Developing Social Robots with Empathetic Non-Verbal Cues Using Large Language Models
Published in Proceedings of the 32nd IEEE International Conference on Robot and Human Interactive Communication (RO-MAN), 2023
Recommended citation: Lee, YK., Jung, Y, Kang, K., & Hahn, S. (2023). Developing Social Robots with Empathetic Non-Verbal Cues Using Large Language Models. Late Breaking Report at 2023 32nd IEEE International Conference on Robot and Human Interactive Communication (RO-MAN).
A social robot must establish trust so that humans feel comfortable sharing their feelings and thoughts. This necessitates robots conveying a comprehensive understanding through in-depth communication with the user. In-depth communication requires active listening and the use of various non-verbal social cues (e.g., gestures). This gets more challenging for robots, and they need to combine spoken communication with non-verbal social cues, such as body language and speech tone, to gain user trust.

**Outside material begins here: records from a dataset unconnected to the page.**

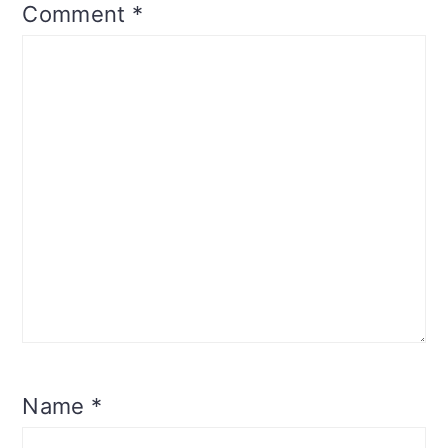
Comment
*
Name
*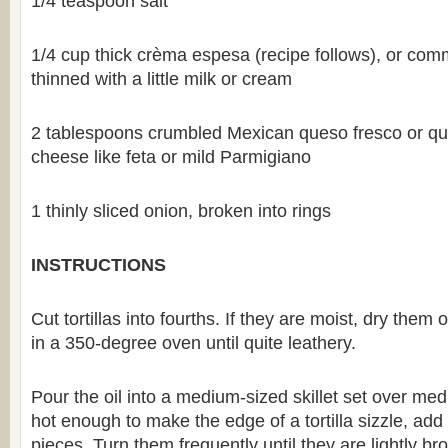
1/4 teaspoon salt
1/4 cup thick crèma espesa (recipe follows), or com
thinned with a little milk or cream
2 tablespoons crumbled Mexican queso fresco or qu
cheese like feta or mild Parmigiano
1 thinly sliced onion, broken into rings
INSTRUCTIONS
Cut tortillas into fourths. If they are moist, dry them
in a 350-degree oven until quite leathery.
Pour the oil into a medium-sized skillet set over m
hot enough to make the edge of a tortilla sizzle, add h
pieces. Turn them frequently until they are lightly b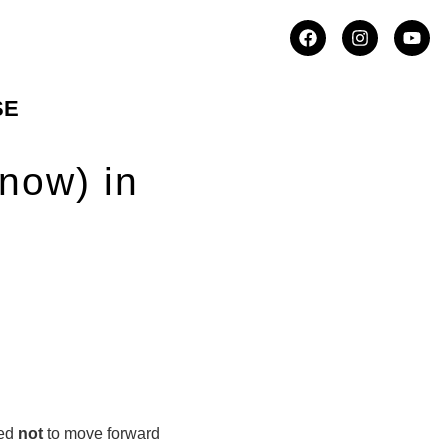
SE
now) in
ded
not
to move forward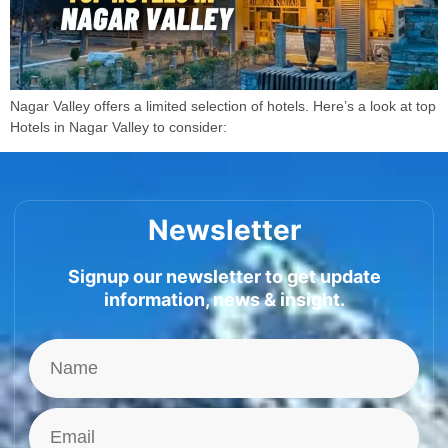
Nagar Valley offers a limited selection of hotels. Here’s a look at top
Hotels in Nagar Valley to consider:
Newsletter
Signup our newsletter to get update
information, news & insight.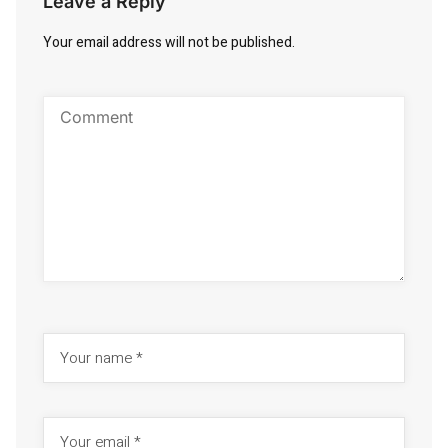
Leave a Reply
Your email address will not be published.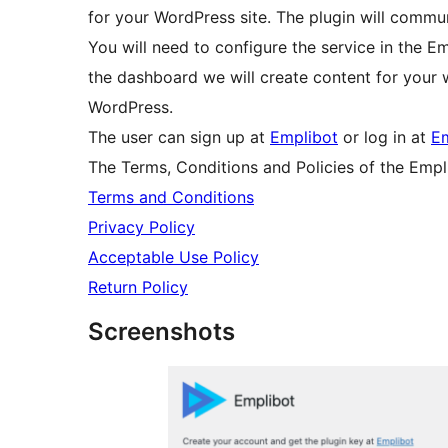
for your WordPress site. The plugin will commu
You will need to configure the service in the E
the dashboard we will create content for your w
WordPress.
The user can sign up at
Emplibot
or log in at
Em
The Terms, Conditions and Policies of the Empl
Terms and Conditions
Privacy Policy
Acceptable Use Policy
Return Policy
Screenshots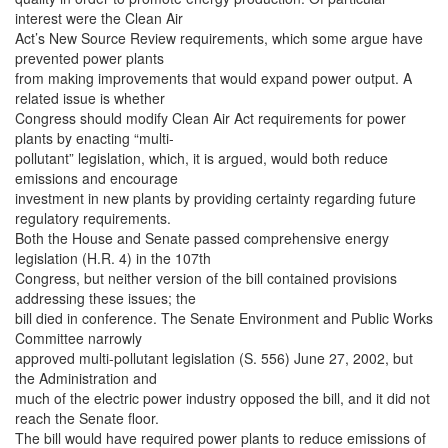
interest were the Clean Air
Act’s New Source Review requirements, which some argue have
prevented power plants
from making improvements that would expand power output. A
related issue is whether
Congress should modify Clean Air Act requirements for power
plants by enacting “multi-
pollutant” legislation, which, it is argued, would both reduce
emissions and encourage
investment in new plants by providing certainty regarding future
regulatory requirements.
Both the House and Senate passed comprehensive energy
legislation (H.R. 4) in the 107th
Congress, but neither version of the bill contained provisions
addressing these issues; the
bill died in conference. The Senate Environment and Public Works
Committee narrowly
approved multi-pollutant legislation (S. 556) June 27, 2002, but
the Administration and
much of the electric power industry opposed the bill, and it did not
reach the Senate floor.
The bill would have required power plants to reduce emissions of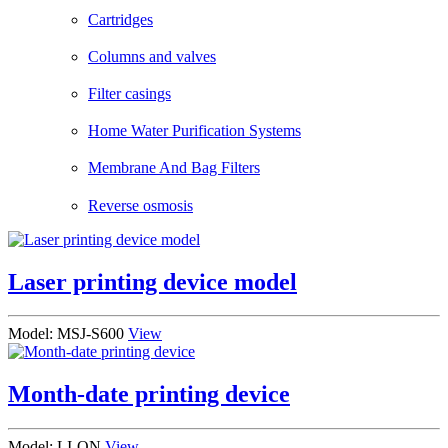
Cartridges
Columns and valves
Filter casings
Home Water Purification Systems
Membrane And Bag Filters
Reverse osmosis
Laser printing device model
Model: MSJ-S600
View
Month-date printing device
Model: LI-ON
View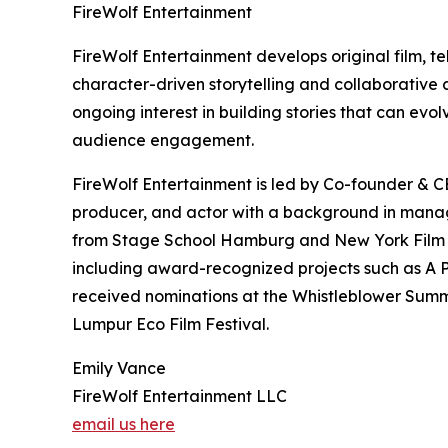
FireWolf Entertainment
FireWolf Entertainment develops original film, te
character-driven storytelling and collaborative
ongoing interest in building stories that can ev
audience engagement.
FireWolf Entertainment is led by Co-founder & CE
producer, and actor with a background in manage
from Stage School Hamburg and New York Film Ac
including award-recognized projects such as A P
received nominations at the Whistleblower Summi
Lumpur Eco Film Festival.
Emily Vance
FireWolf Entertainment LLC
email us here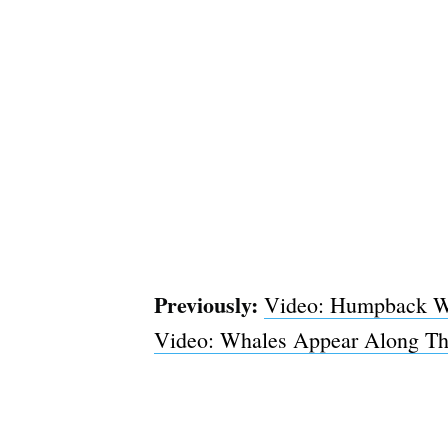
Previously:
Video: Humpback Wh
Video: Whales Appear Along The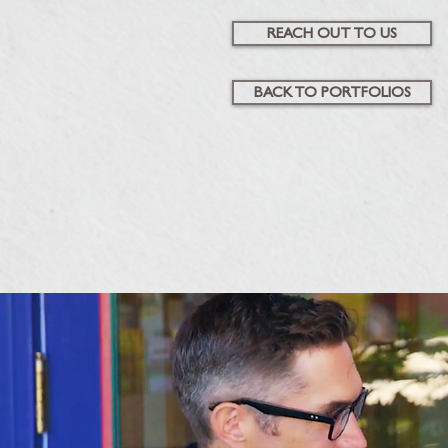
REACH OUT TO US
BACK TO PORTFOLIOS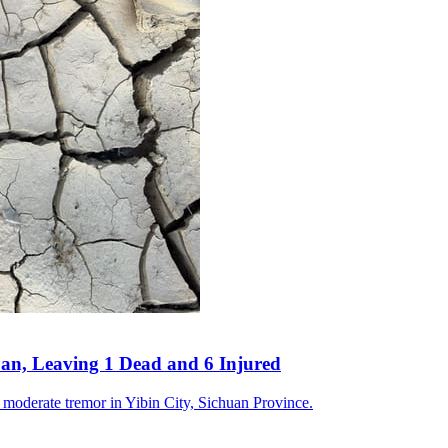
an, Leaving 1 Dead and 6 Injured
a moderate tremor in Yibin City, Sichuan Province.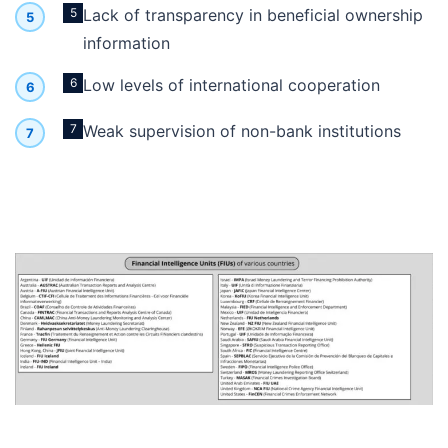
5
Lack of transparency in beneficial ownership
information
6
Low levels of international cooperation
7
Weak supervision of non-bank institutions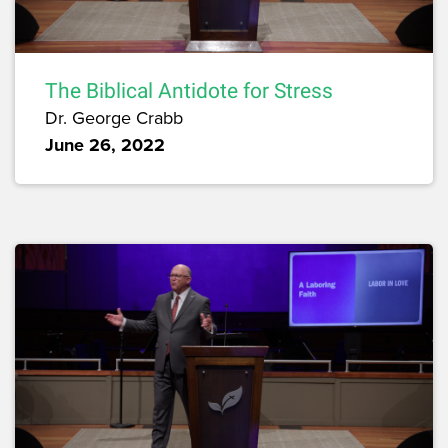
The Biblical Antidote for Stress
Dr. George Crabb
June 26, 2022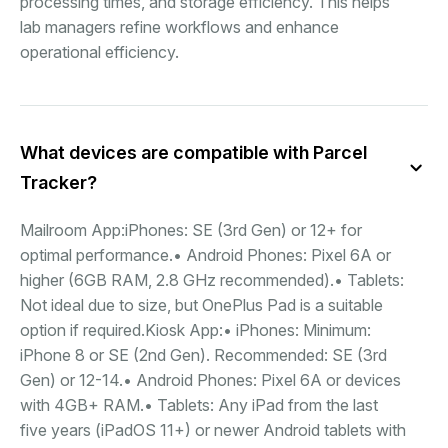
processing times, and storage efficiency. This helps
lab managers refine workflows and enhance
operational efficiency.
What devices are compatible with Parcel
Tracker?
Mailroom App:iPhones: SE (3rd Gen) or 12+ for
optimal performance.• Android Phones: Pixel 6A or
higher (6GB RAM, 2.8 GHz recommended).• Tablets:
Not ideal due to size, but OnePlus Pad is a suitable
option if required.Kiosk App:• iPhones: Minimum:
iPhone 8 or SE (2nd Gen). Recommended: SE (3rd
Gen) or 12-14.• Android Phones: Pixel 6A or devices
with 4GB+ RAM.• Tablets: Any iPad from the last
five years (iPadOS 11+) or newer Android tablets with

Although a significant amount of human-robot interaction (HRI) research has explored the impact of non-verbal cues on improving communication with humans, the question of how to incorporate these into robots’ cognitive systems is less examined, especially within the realms of natural language processing (NLP) and artificial intelligence (AI). This gap leads to our central question: can we enhance empathy and active listening in such scenarios by developing a unified cognitive system that incorporates a large language model and proposes suitable non-behavioral cues in a given situation?
We proposed augmenting the empathetic capacities of social robots by integrating non-verbal cues. Our primary contribution is the design and labeling of four types of empathetic non-verbal cues, abbreviated as SAFE: Speech, Action (gesture), Facial expression, and Emotion, in a social robot.